The end of everything. These were the monsters that didn't just threaten cities, provinces, or nations. They threatened civilization itself. Entire species, entire empires—gone, wiped from existence as if they had never been. Humanity-scale extinction events given form and malevolent intelligence. To fight one of these horrors, you would need someone at the level of a Myth or Legend. And even then, with all that godlike power at your disposal, victory might not be achievable.
That was the monster ladder. Mortal to Extinction. A neat progression from "annoying" to "species-ending threat."
It looked orderly on paper, just like the hunter classification chart. Clean categories, clear progression, logical hierarchy. But the book made it clear that this appearance of order was deceptive. The reality was messy, bloody, and full of screaming. Every rank was just a label slapped onto a nightmare after it had killed enough people to warrant classification.
Hunters liked to believe the world system made sense of it all. That if you knew a monster's rank, you understood the risk, could prepare accordingly, could make informed decisions about engagement protocols. But the truth was much simpler and more terrifying.

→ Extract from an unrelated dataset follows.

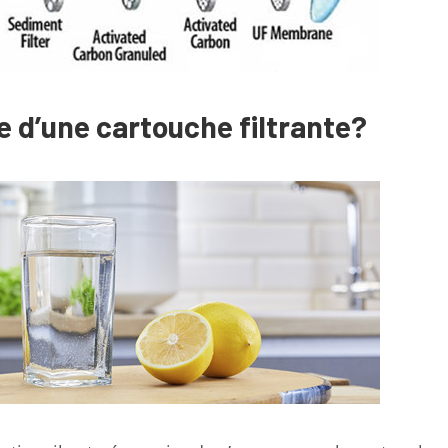
ie d’une cartouche filtrante?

Standing in front of an actual monster, rank didn't matter at all. You didn't see a number floating above its head like some twisted video game interface. You didn't think, "Ah, this is an Elite-class threat, I should use Strategy B." You saw death coming at you with claws, teeth, and corrupted mana, and your only thoughts were about survival.
The book included several case studies of encounters where hunters had misidentified threat levels, either underestimating or overestimating their opponents. The results were invariably catastrophic. Overconfident C-rank hunters getting shredded by what they thought was an Elite-rank target that turned out to be Shatter-class. Entire squads fleeing in terror from what looked like a Calamity-level threat but was actually just an unusually large Common-rank monster with good special effects.

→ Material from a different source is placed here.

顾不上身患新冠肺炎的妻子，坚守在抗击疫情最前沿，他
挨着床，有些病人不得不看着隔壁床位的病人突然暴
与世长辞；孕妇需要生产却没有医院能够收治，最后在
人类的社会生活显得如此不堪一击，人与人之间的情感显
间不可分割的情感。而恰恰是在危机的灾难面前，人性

Fear, the book noted, was both humanity's greatest weakness and its most reliable survival tool in monster encounters. Those who couldn't feel fear got themselves killed through reckless overconfidence. Those who felt too much fear froze up and got killed through inaction. The successful hunters were those who could feel the fear, acknowledge it, and still function despite it.
The book continued with tactical recommendations for different monster ranks, preferred team compositions, equipment suggestions, and statistical survival rates. The numbers made for sobering reading. Even with proper preparation and appropriate hunter ranks, mortality rates remained disturbingly high across all threat levels.

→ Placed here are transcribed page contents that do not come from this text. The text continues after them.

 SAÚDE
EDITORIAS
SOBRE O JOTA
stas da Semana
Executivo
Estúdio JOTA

But what struck Ren most was the fundamental arrogance underlying the entire classification system. Humans had looked at forces of chaos and destruction that existed beyond their comprehension, and their response had been to make charts. To create the illusion of understanding and control where neither truly existed.
The monsters didn't care about human categories. They didn't follow human logic or human expectations. They simply existed, driven by alien impulses and operating according to rules that had nothing to do with the neat hierarchies civilization preferred.
Standing in front of one, ranks became meaningless. You didn't think about threat classifications or tactical protocols. You thought about the fact that this thing was going to kill you if you didn't run or fight right now, in this moment, with whatever tools and skills you possessed.
The world system might track hunters and their advancement. Humans might catalog and classify monsters with obsessive precision. But out there in the dark, beyond the safety of cities and the comfort of archives, monsters didn't care about charts. They just killed.
And Ren was starting to understand that maybe, just maybe, his own power operated by the same principles. Maybe the reason his abilities felt so alien and uncomfortable wasn't because they were weaker than the system's neat categories suggested.
Maybe it was because they were something else entirely.